Pick out each line of the records in which the word "Informatiecentrum" appears.

+---+

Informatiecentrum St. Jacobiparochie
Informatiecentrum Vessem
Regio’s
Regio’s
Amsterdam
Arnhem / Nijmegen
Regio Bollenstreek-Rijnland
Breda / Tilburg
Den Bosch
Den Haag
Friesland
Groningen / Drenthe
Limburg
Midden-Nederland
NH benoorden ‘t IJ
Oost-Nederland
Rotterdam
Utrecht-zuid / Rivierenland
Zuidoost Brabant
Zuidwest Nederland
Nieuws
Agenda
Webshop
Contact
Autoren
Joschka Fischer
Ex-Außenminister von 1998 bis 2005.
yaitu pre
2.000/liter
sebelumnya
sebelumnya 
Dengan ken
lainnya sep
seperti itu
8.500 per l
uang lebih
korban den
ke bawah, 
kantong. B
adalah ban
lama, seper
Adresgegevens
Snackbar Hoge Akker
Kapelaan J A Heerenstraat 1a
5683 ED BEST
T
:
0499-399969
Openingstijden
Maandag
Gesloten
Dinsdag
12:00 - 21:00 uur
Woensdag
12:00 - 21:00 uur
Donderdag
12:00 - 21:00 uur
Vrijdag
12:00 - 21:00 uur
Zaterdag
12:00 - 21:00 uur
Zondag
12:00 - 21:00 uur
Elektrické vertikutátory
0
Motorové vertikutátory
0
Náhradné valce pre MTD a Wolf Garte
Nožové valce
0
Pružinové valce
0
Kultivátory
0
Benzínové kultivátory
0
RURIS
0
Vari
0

+---+

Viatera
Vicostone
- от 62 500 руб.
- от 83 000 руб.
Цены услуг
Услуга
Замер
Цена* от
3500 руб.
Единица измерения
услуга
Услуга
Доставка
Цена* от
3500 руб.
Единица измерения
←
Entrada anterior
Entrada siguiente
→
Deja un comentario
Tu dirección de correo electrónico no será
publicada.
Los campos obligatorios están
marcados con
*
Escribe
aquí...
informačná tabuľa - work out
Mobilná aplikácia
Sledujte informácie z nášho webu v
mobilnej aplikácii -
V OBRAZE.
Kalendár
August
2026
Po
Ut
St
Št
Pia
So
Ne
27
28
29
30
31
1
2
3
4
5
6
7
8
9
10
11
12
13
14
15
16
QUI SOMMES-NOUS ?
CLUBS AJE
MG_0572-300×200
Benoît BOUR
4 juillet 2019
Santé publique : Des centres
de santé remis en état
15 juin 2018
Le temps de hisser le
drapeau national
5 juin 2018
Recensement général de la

+---+

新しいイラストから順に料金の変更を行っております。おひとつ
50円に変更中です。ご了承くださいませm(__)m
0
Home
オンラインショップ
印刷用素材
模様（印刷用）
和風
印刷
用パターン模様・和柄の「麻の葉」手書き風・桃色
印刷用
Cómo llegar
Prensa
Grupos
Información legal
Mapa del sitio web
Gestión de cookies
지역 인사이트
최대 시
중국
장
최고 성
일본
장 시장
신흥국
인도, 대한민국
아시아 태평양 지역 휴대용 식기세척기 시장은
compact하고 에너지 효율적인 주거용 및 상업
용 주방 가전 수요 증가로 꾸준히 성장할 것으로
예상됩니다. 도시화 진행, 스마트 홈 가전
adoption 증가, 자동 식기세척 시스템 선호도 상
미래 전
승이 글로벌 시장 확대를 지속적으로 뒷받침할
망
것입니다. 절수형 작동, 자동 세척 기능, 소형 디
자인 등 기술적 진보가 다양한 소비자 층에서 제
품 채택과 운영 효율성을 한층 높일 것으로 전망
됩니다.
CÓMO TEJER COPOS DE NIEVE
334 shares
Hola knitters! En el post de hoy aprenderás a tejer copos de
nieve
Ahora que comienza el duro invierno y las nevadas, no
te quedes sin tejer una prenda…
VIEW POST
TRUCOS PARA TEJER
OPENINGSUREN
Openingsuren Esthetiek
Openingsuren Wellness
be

+---+

# [Result of this exercise]
Informatiecentrum St. Jacobiparochie
Informatiecentrum Vessem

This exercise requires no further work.